[Collected data]
┌──

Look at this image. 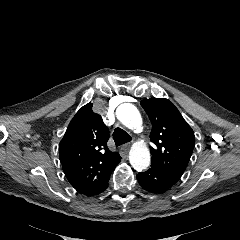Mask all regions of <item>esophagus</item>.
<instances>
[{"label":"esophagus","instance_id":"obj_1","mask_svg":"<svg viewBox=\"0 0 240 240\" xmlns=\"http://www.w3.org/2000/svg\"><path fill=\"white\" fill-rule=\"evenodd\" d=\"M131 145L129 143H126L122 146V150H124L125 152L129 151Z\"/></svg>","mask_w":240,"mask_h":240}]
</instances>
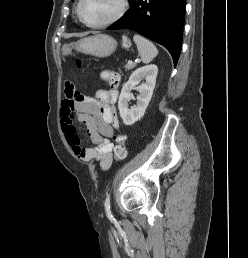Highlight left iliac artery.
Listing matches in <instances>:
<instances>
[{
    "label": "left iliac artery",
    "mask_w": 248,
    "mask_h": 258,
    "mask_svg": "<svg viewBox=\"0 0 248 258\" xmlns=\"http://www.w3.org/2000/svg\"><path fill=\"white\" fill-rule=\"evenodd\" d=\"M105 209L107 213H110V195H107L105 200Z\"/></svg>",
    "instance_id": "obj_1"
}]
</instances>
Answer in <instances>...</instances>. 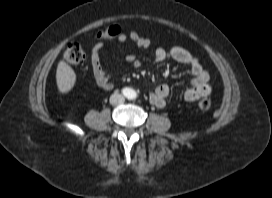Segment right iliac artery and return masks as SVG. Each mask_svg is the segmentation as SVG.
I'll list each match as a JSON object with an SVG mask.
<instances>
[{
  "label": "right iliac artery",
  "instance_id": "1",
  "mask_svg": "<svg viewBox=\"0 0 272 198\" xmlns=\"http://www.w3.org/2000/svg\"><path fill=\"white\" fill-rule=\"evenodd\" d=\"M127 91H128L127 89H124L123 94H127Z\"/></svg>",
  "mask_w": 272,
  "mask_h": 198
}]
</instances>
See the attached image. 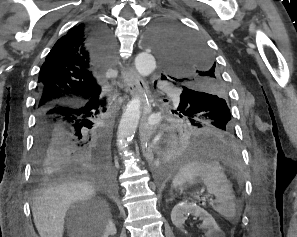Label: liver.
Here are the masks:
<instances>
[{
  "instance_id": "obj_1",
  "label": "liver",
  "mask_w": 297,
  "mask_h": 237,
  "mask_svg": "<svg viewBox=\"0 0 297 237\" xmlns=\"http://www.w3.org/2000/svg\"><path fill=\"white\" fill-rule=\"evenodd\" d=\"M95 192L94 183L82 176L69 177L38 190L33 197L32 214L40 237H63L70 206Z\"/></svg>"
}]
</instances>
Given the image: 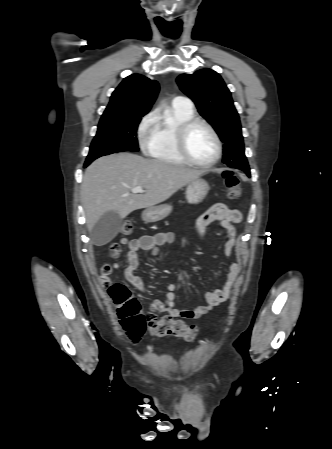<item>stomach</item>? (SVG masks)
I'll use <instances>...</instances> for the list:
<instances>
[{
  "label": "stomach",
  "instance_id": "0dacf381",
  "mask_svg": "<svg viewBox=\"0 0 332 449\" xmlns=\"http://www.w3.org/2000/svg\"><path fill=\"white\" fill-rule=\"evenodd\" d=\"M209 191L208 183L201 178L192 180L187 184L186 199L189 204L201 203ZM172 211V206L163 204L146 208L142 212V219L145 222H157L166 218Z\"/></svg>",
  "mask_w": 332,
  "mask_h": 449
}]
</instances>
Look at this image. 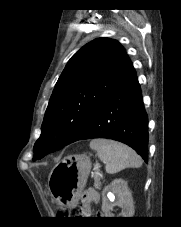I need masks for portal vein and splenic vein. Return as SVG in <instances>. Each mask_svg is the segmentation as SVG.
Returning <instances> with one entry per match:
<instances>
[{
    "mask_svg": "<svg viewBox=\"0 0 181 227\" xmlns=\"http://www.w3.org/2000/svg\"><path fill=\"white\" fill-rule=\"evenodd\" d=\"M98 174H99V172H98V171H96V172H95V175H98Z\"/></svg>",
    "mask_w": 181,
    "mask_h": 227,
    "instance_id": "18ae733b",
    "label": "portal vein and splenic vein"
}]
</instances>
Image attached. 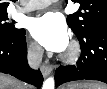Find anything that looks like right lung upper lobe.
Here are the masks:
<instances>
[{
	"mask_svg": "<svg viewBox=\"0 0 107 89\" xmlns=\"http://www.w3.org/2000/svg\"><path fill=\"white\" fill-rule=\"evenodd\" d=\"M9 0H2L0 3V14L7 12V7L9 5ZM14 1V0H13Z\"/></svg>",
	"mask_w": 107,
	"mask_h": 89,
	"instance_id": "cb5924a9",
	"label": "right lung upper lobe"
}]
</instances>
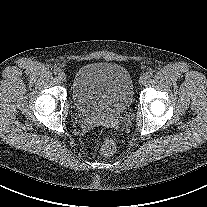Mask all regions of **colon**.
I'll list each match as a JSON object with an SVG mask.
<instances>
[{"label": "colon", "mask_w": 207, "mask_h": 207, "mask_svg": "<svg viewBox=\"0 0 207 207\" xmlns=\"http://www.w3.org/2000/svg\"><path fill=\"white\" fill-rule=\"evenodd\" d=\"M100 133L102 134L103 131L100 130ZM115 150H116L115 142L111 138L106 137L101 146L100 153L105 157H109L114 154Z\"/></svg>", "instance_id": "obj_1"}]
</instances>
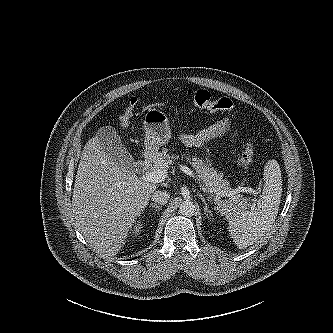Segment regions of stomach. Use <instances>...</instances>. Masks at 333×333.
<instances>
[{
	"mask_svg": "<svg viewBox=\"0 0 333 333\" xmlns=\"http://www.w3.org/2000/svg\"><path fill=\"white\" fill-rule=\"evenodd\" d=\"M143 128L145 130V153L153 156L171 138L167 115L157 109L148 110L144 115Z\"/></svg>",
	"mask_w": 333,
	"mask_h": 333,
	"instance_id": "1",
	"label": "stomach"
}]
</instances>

└──

**Required action**
From the line that contains "Mask all regions of **colon**." to the final line of the entries, reproduce every line exactly, both ends included. Leave out all pictures.

**Expected output**
Mask all regions of **colon**.
I'll list each match as a JSON object with an SVG mask.
<instances>
[{"label": "colon", "mask_w": 207, "mask_h": 207, "mask_svg": "<svg viewBox=\"0 0 207 207\" xmlns=\"http://www.w3.org/2000/svg\"><path fill=\"white\" fill-rule=\"evenodd\" d=\"M100 133L102 134L103 131L100 130ZM115 150H116L115 142L111 138L106 137L101 146L100 153L105 157H109L114 154Z\"/></svg>", "instance_id": "obj_1"}]
</instances>
Segment regions of stomach. Use <instances>...</instances>. Masks at 333×333.
<instances>
[{
	"mask_svg": "<svg viewBox=\"0 0 333 333\" xmlns=\"http://www.w3.org/2000/svg\"><path fill=\"white\" fill-rule=\"evenodd\" d=\"M143 128L145 130V153L153 156L171 138L167 115L157 109L148 110L144 115Z\"/></svg>",
	"mask_w": 333,
	"mask_h": 333,
	"instance_id": "1",
	"label": "stomach"
}]
</instances>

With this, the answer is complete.